◆ **Record excerpts**:

====

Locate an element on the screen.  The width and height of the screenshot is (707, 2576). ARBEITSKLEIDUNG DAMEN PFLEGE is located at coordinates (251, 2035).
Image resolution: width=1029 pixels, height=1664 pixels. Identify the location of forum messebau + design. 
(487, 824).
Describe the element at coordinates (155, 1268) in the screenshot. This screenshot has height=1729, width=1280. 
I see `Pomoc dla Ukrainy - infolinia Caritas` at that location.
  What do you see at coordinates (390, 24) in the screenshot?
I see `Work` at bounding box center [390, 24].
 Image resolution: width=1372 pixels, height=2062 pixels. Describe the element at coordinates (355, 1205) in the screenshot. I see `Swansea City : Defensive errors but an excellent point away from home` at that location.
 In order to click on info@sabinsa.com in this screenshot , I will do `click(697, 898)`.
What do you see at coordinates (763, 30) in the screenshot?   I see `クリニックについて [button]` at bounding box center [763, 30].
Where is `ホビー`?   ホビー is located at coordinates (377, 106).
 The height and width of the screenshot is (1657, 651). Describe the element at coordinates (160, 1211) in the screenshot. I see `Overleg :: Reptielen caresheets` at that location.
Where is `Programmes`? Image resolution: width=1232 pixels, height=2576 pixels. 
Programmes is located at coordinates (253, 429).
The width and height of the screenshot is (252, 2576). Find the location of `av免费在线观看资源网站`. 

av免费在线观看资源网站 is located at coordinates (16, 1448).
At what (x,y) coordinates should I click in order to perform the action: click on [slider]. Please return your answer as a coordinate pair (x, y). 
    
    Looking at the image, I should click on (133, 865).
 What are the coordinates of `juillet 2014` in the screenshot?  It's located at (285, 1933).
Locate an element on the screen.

====

◆ **Assignment**: Reproduce, word for word, every line starting at the line that contains "pixels, height=2576 pixels." and ending with the final line of the entries.

◆ **Solution for this exercise**:
Where is `Programmes`? Image resolution: width=1232 pixels, height=2576 pixels. 
Programmes is located at coordinates (253, 429).
The width and height of the screenshot is (252, 2576). Find the location of `av免费在线观看资源网站`. 

av免费在线观看资源网站 is located at coordinates (16, 1448).
At what (x,y) coordinates should I click in order to perform the action: click on [slider]. Please return your answer as a coordinate pair (x, y). 
    
    Looking at the image, I should click on (133, 865).
 What are the coordinates of `juillet 2014` in the screenshot?  It's located at (285, 1933).
Locate an element on the screen.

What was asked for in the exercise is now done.